To further these goals, the leaders presided over a $2 billion purchase by Russian airline Aeroflot of U.S.-manufactured Boeing 777 planes. Both leaders also praised the recently ratified Strategic Arms Reduction Treaty (START), which cuts the number of strategic missile launchers the two countries have in half. The tone of the meetings was generally optimistic and open, although some suggestions were not met with enthusiasm. In a meeting with Prime Minister Vladimir Putin, Biden had a lukewarm reaction to Putin’s suggestion that the two countries abolish their visa requirements. Putin believes the measure would boost tourism and business ties between the nations and create “an absolutely new moral atmosphere.” Biden replied that the idea was good, but denied having enough influence over foreign policy to announce support for the matter. Biden also did not hesitate to criticize Russia’s weak record of fighting corruption and lapses in the rule of law.

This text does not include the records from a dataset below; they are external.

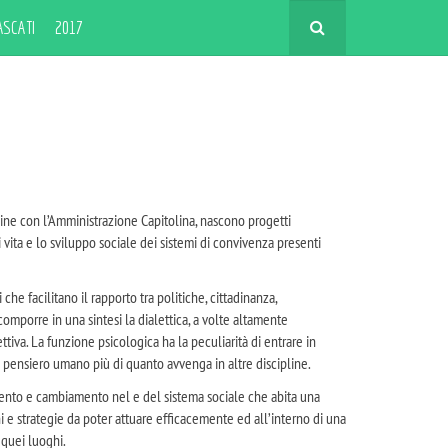
ASCATI
2017
dine con l’Amministrazione Capitolina, nascono progetti
 vita e lo sviluppo sociale dei sistemi di convivenza presenti
 che facilitano il rapporto tra politiche, cittadinanza,
 comporre in una sintesi la dialettica, a volte altamente
ttiva. La funzione psicologica ha la peculiarità di entrare in
pensiero umano più di quanto avvenga in altre discipline.
ento e cambiamento nel e del sistema sociale che abita una
i e strategie da poter attuare efficacemente ed all’interno di una
 quei luoghi.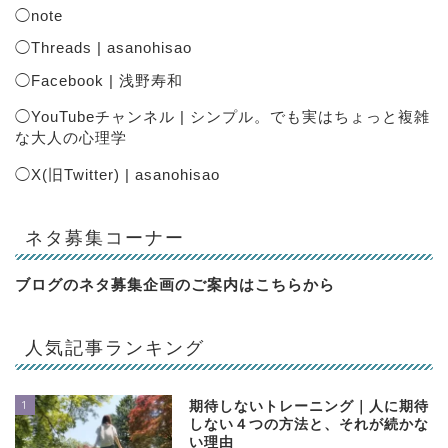
◯
note
◯
Threads | asanohisao
◯
Facebook | 浅野寿和
◯
YouTubeチャンネル | シンプル。でも実はちょっと複雑
な大人の心理学
◯
X(旧Twitter) | asanohisao
ネタ募集コーナー
ブログのネタ募集企画のご案内は
こちらから
人気記事ランキング
1
期待しないトレーニング｜人に期待
しない４つの方法と、それが続かな
い理由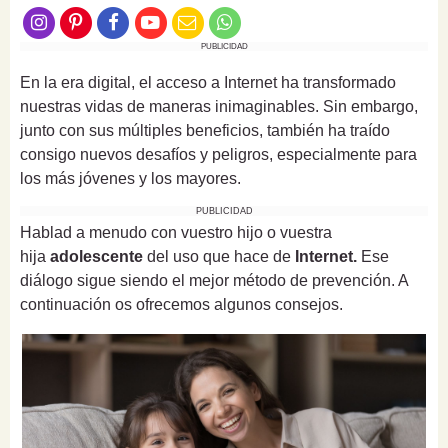
PUBLICIDAD
En la era digital, el acceso a Internet ha transformado
nuestras vidas de maneras inimaginables. Sin embargo,
junto con sus múltiples beneficios, también ha traído
consigo nuevos desafíos y peligros, especialmente para
los más jóvenes y los mayores.
PUBLICIDAD
Hablad a menudo con vuestro hijo o vuestra
hija
adolescente
del uso que hace de
Internet.
Ese
diálogo sigue siendo el mejor método de prevención. A
continuación os ofrecemos algunos consejos.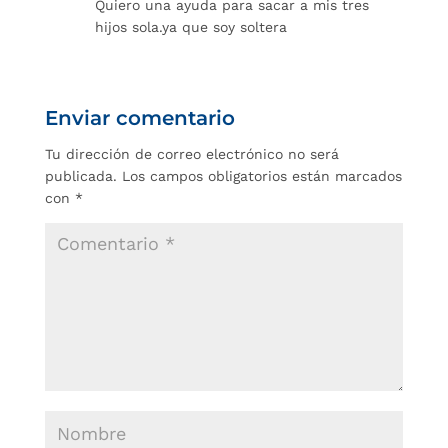
Quiero una ayuda para sacar a mis tres
hijos sola.ya que soy soltera
Enviar comentario
Tu dirección de correo electrónico no será
publicada.
Los campos obligatorios están marcados
con
*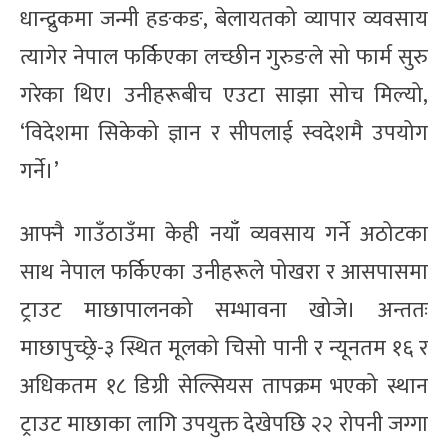
धान्द्रुकमा जन्मी हङकङ, बेलायतको व्यापार व्यवसाय
त्यागेर नेपाल फर्किएका लच्छीन गुरुङले सो फार्म सुरु
गरेका थिए। उनीहरूबीच एउटा साझा सोच मिल्यो,
‘विदेशमा सिकेको ज्ञान र सीपलाई स्वदेशमै उपयोग
गर्ने।’
आफ्नै गाउँठाउँमा केही नयाँ व्यवसाय गर्ने अठोटका
साथ नेपाल फर्किएका उनीहरूले पोखरा र आसपासमा
ट्राउट माछापालनको सम्भावना खोजे। अन्ततः
माछापुच्छ्रे-३ स्थित मूलको चिसो पानी र न्यूनतम १६ र
अधिकतम १८ डिग्री सेल्सियस तापक्रम भएको स्थान
ट्राउट माछाका लागि उपयुक्त देखेपछि २२ रोपनी जग्गा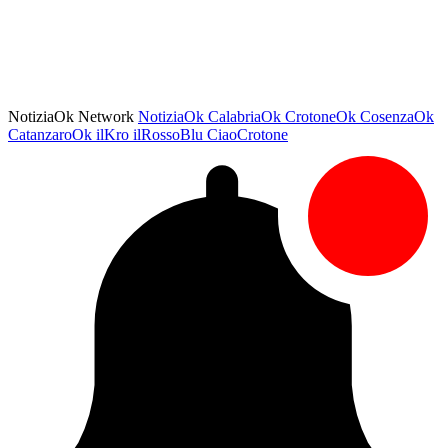
NotiziaOk Network
NotiziaOk
CalabriaOk
CrotoneOk
CosenzaOk
CatanzaroOk
ilKro
ilRossoBlu
CiaoCrotone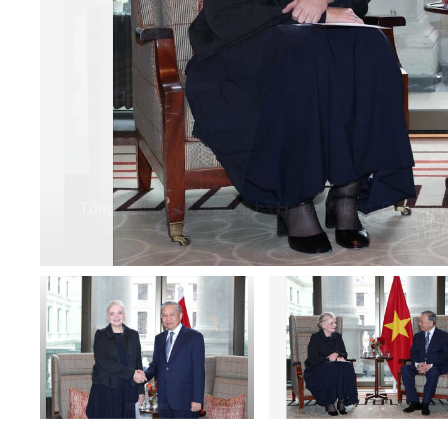
Tổng Bí thư Tô Lâm tiếp bà Helen Wilson, Phó Chủ 
Thốn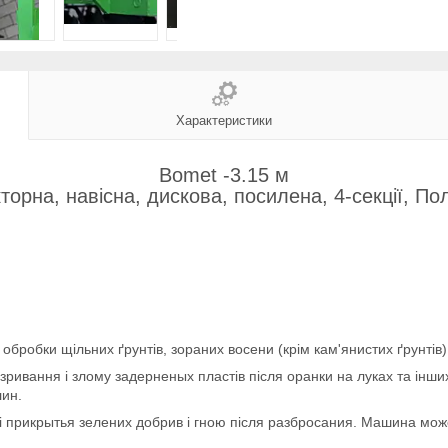
Характеристики
Bomet -3.15 м
торна, навісна, дискова, посилена, 4-секції, П
 обробки щільних ґрунтів, зораних восени (крім кам'янистих ґрунтів)
ривання і злому задерненых пластів після оранки на луках та інши
лин.
я і прикрытья зелених добрив і гною після разбросания. Машина м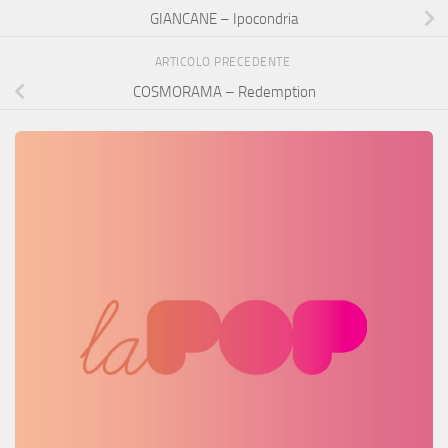
GIANCANE – Ipocondria
ARTICOLO PRECEDENTE
COSMORAMA – Redemption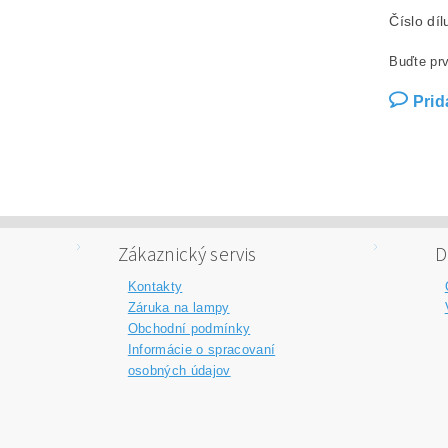
Číslo dí
Buďte prv
Prid
Zákaznický servis
D
Kontakty
Záruka na lampy
Obchodní podmínky
Informácie o spracovaní
osobných údajov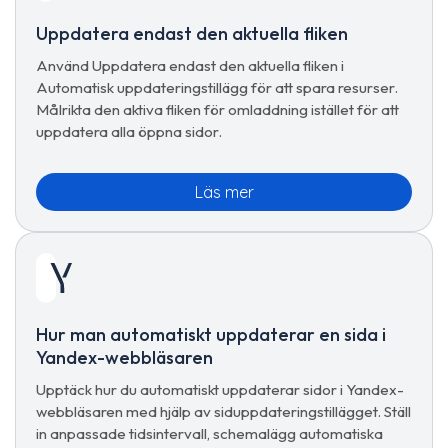
Uppdatera endast den aktuella fliken
Använd Uppdatera endast den aktuella fliken i
Automatisk uppdateringstillägg för att spara resurser.
Målrikta den aktiva fliken för omladdning istället för att
uppdatera alla öppna sidor.
Läs mer
Hur man automatiskt uppdaterar en sida i
Yandex-webbläsaren
Upptäck hur du automatiskt uppdaterar sidor i Yandex-
webbläsaren med hjälp av siduppdateringstillägget. Ställ
in anpassade tidsintervall, schemalägg automatiska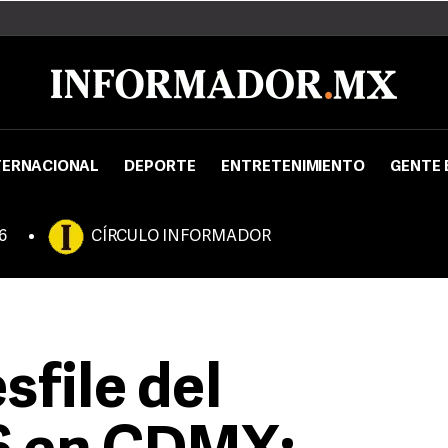
TERNACIONAL
DEPORTE
ENTRETENIMIENTO
GENTE 
6
CÍRCULO INFORMADOR
sfile del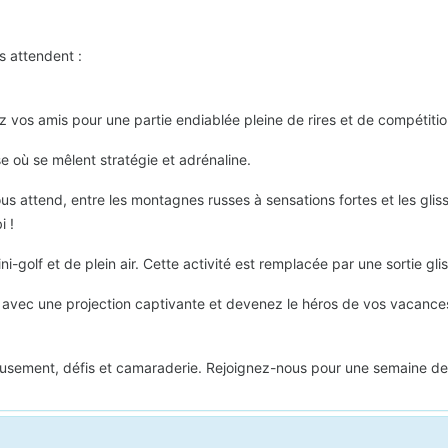
s attendent :
 vos amis pour une partie endiablée pleine de rires et de compétitio
e où se mêlent stratégie et adrénaline.
ous attend, entre les montagnes russes à sensations fortes et les gli
i !
golf et de plein air. Cette activité est remplacée par une sortie gli
 avec une projection captivante et devenez le héros de vos vacance
musement, défis et camaraderie. Rejoignez-nous pour une semaine de 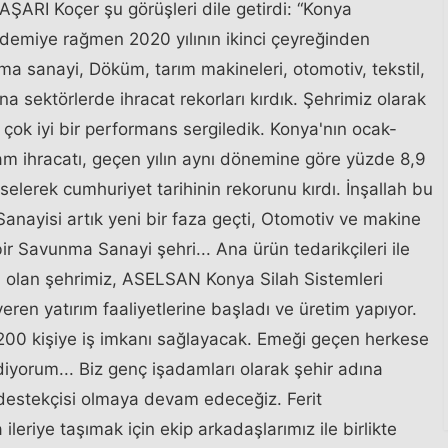
ARI Koçer şu görüşleri dile getirdi: “Konya
emiye rağmen 2020 yılının ikinci çeyreğinden
nma sanayi, Döküm, tarım makineleri, otomotiv, tekstil,
na sektörlerde ihracat rekorları kırdık. Şehrimiz olarak
çok iyi bir performans sergiledik. Konya'nın ocak-
plam ihracatı, geçen yılın aynı dönemine göre yüzde 8,9
selerek cumhuriyet tarihinin rekorunu kırdı. İnşallah bu
a Sanayisi artık yeni bir faza geçti, Otomotiv ve makine
ir Savunma Sanayi şehri... Ana ürün tedarikçileri ile
 olan şehrimiz, ASELSAN Konya Silah Sistemleri
veren yatırım faaliyetlerine başladı ve üretim yapıyor.
200 kişiye iş imkanı sağlayacak. Emeği geçen herkese
yorum... Biz genç işadamları olarak şehir adına
ve destekçisi olmaya devam edeceğiz. Ferit
eriye taşımak için ekip arkadaşlarımız ile birlikte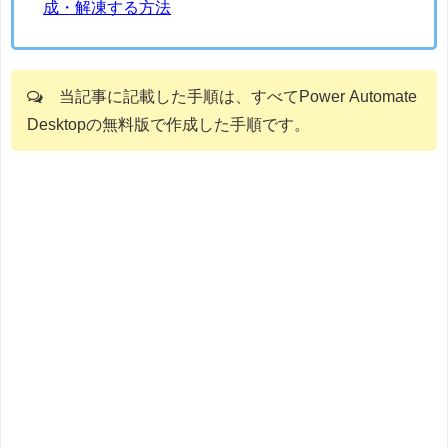
成・解凍する方法
当記事に記載した手順は、すべてPower Automate
Desktopの無料版で作成した手順です。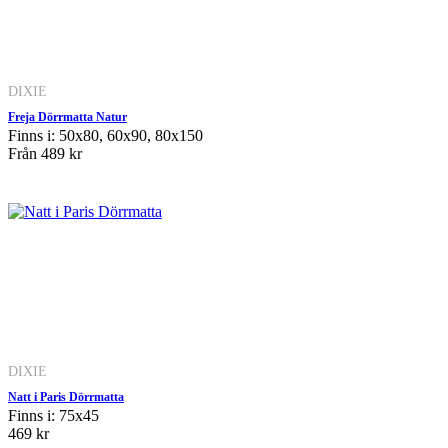
DIXIE
Freja Dörrmatta Natur
Finns i: 50x80, 60x90, 80x150
Från
489 kr
DIXIE
Natt i Paris Dörrmatta
Finns i: 75x45
469 kr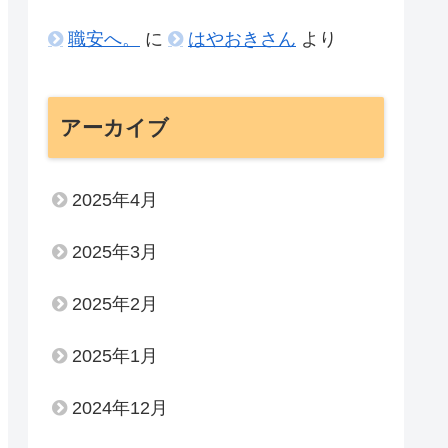
職安へ。
に
はやおきさん
より
アーカイブ
2025年4月
2025年3月
2025年2月
2025年1月
2024年12月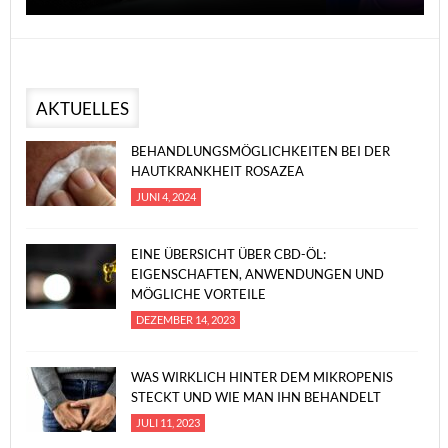
AKTUELLES
BEHANDLUNGSMÖGLICHKEITEN BEI DER
HAUTKRANKHEIT ROSAZEA
JUNI 4, 2024
EINE ÜBERSICHT ÜBER CBD-ÖL:
EIGENSCHAFTEN, ANWENDUNGEN UND
MÖGLICHE VORTEILE
DEZEMBER 14, 2023
WAS WIRKLICH HINTER DEM MIKROPENIS
STECKT UND WIE MAN IHN BEHANDELT
JULI 11, 2023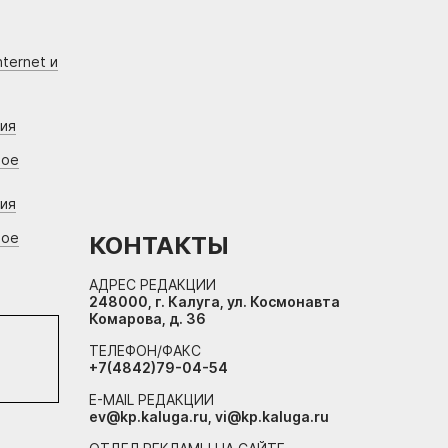
ternet и
ния
вое
ния
вое
КОНТАКТЫ
АДРЕС РЕДАКЦИИ
248000, г. Калуга, ул. Космонавта
Комарова, д. 36
ТЕЛЕФОН/ФАКС
+7(4842)79-04-54
E-MAIL РЕДАКЦИИ
ev@kp.kaluga.ru, vi@kp.kaluga.ru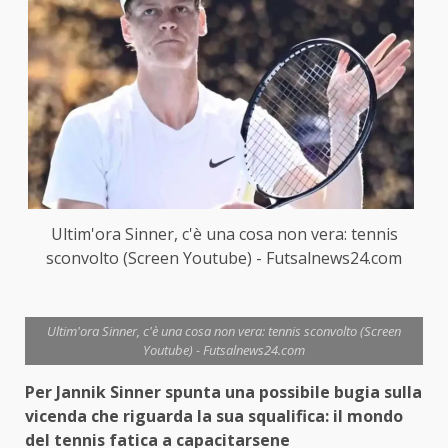
Ultim'ora Sinner, c'è una cosa non vera: tennis
sconvolto (Screen Youtube) - Futsalnews24.com
Ultim'ora Sinner, c'è una cosa non vera: tennis sconvolto (Screen
Youtube) - Futsalnews24.com
Per Jannik Sinner spunta una possibile bugia sulla
vicenda che riguarda la sua squalifica: il mondo
del tennis fatica a capacitarsene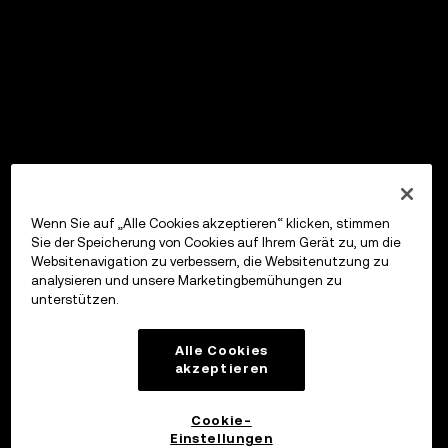
Wenn Sie auf „Alle Cookies akzeptieren“ klicken, stimmen
Sie der Speicherung von Cookies auf Ihrem Gerät zu, um die
Websitenavigation zu verbessern, die Websitenutzung zu
analysieren und unsere Marketingbemühungen zu
unterstützen.
Alle Cookies
akzeptieren
Cookie-
Einstellungen
OKX Wallet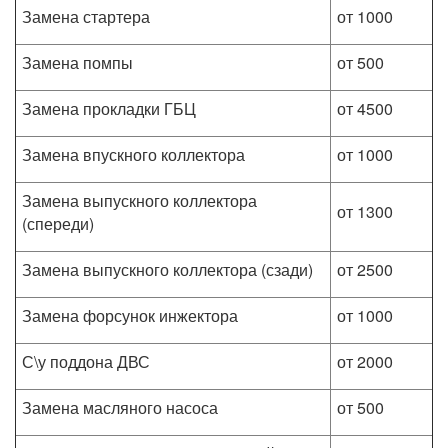
Замена стартера
от 1000
Замена помпы
от 500
Замена прокладки ГБЦ
от 4500
Замена впускного коллектора
от 1000
Замена выпускного коллектора
от 1300
(спереди)
Замена выпускного коллектора (сзади)
от 2500
Замена форсунок инжектора
от 1000
С\у поддона ДВС
от 2000
Замена масляного насоса
от 500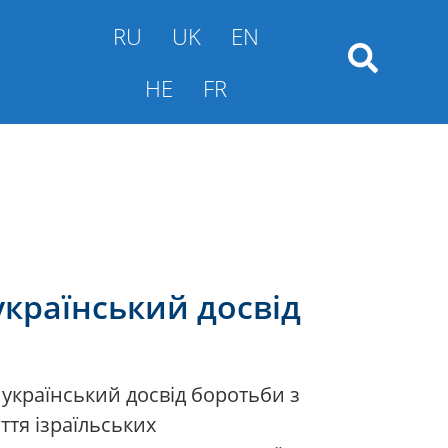
RU
UK
EN
HE
FR
український досвід
 український досвід боротьби з
ття ізраїльських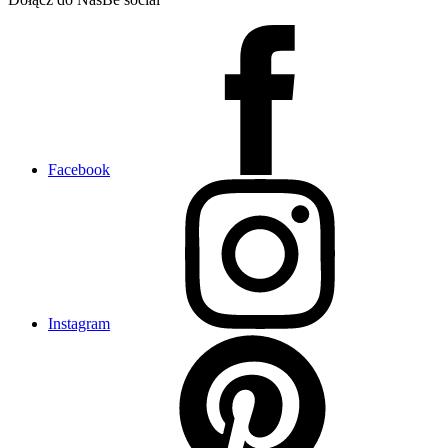
Facebook
Instagram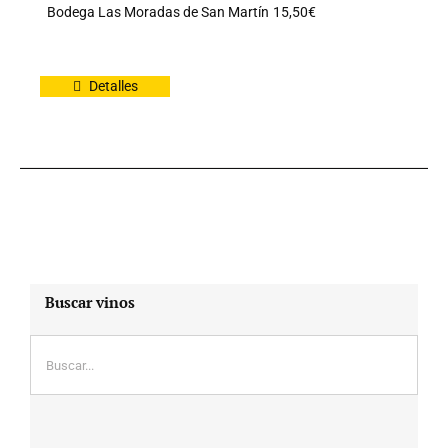
Bodega Las Moradas de San Martín
15,50
€
Detalles
Buscar vinos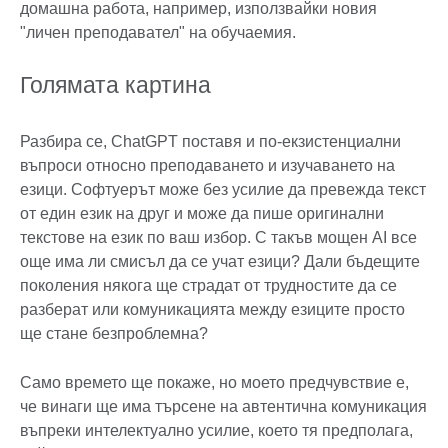
домашна работа, например, използвайки новия
"личен преподавател" на обучаемия.
Голямата картина
Разбира се, ChatGPT поставя и по-екзистенциални
въпроси относно преподаването и изучаването на
езици. Софтуерът може без усилие да превежда текст
от един език на друг и може да пише оригинални
текстове на език по ваш избор. С такъв мощен AI все
още има ли смисъл да се учат езици? Дали бъдещите
поколения някога ще страдат от трудностите да се
разберат или комуникацията между езиците просто
ще стане безпроблемна?
Само времето ще покаже, но моето предчувствие е,
че винаги ще има търсене на автентична комуникация
въпреки интелектуално усилие, което тя предполага,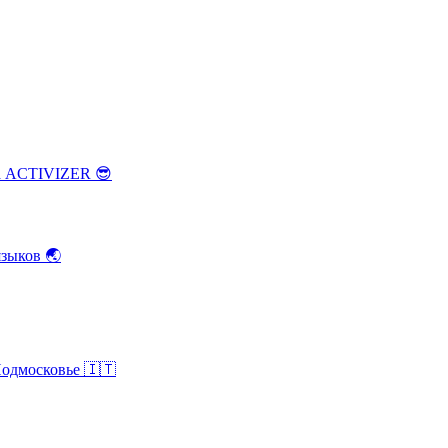
ка ACTIVIZER
😎
зыков
🌏
Подмосковье
🇮🇹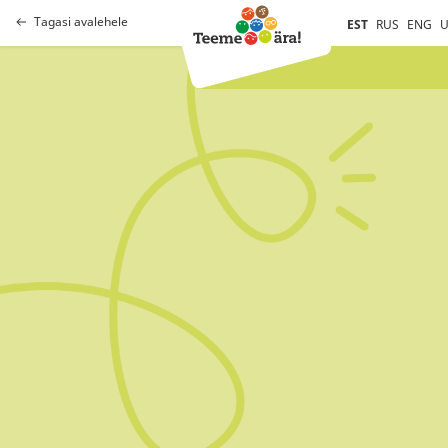
Tagasi avalehele
EST
RUS
ENG
U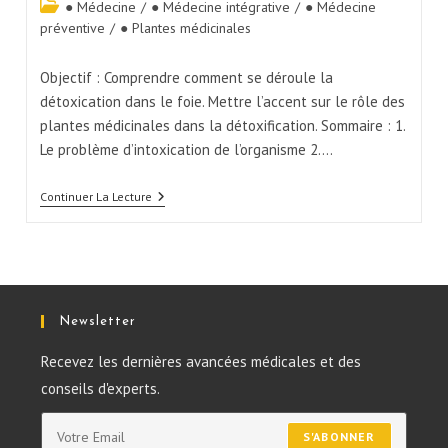
● Médecine
/
● Médecine intégrative
/
● Médecine
préventive
/
● Plantes médicinales
Objectif : Comprendre comment se déroule la
détoxication dans le foie. Mettre l’accent sur le rôle des
plantes médicinales dans la détoxification. Sommaire : 1.
Le problème d’intoxication de l’organisme 2.…
Continuer La Lecture
Newsletter
Recevez les dernières avancées médicales et des
conseils d'experts.
S'ABONNER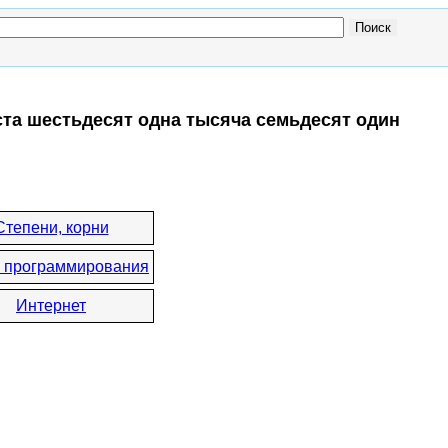
ста шестьдесят одна тысяча семьдесят один
Степени, корни
 программирования
Интернет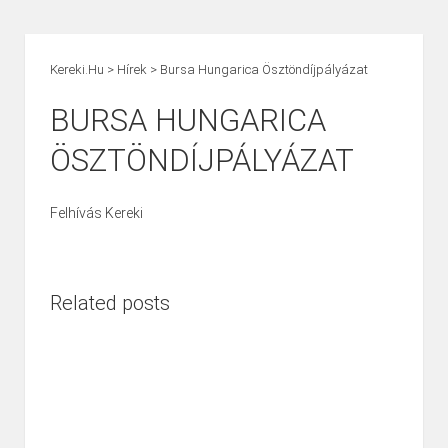
Kereki.hu
>
Hírek
>
Bursa Hungarica Ösztöndíjpályázat
BURSA HUNGARICA
ÖSZTÖNDÍJPÁLYÁZAT
Felhívás Kereki
Related posts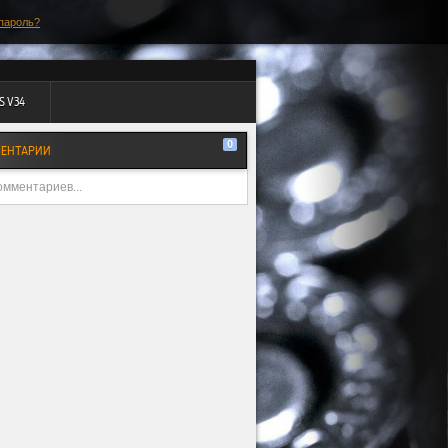
пароль?
S V34
0
ЕНТАРИИ
омментариев...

One of the strongest messages from the U.S. was a positive one. The U.S. renewed its pledge to firmly support Russia’s bid for membership in the World Trade Organization. Biden stated that the bid was a top priority and agreed that Russia should strive to join the WTO by the end of 2011. Originally, support for Russia’s bid did not come without hesitation from both the U.S. and the EU. Russia began the bidding process in 1993, and in 2009 Prime Minister Vladimir Putin accused the U.S. of purposely stalling the bid. However, Obama agreed to support the bid in June of 2010 and the EU announced its support in December of 2010. To prove that support, Biden promised to press Congress to repeal the Jackson-Vanik amendment, a Cold-War era sanction that denied “most favored nation” status to countries that restrict emigration.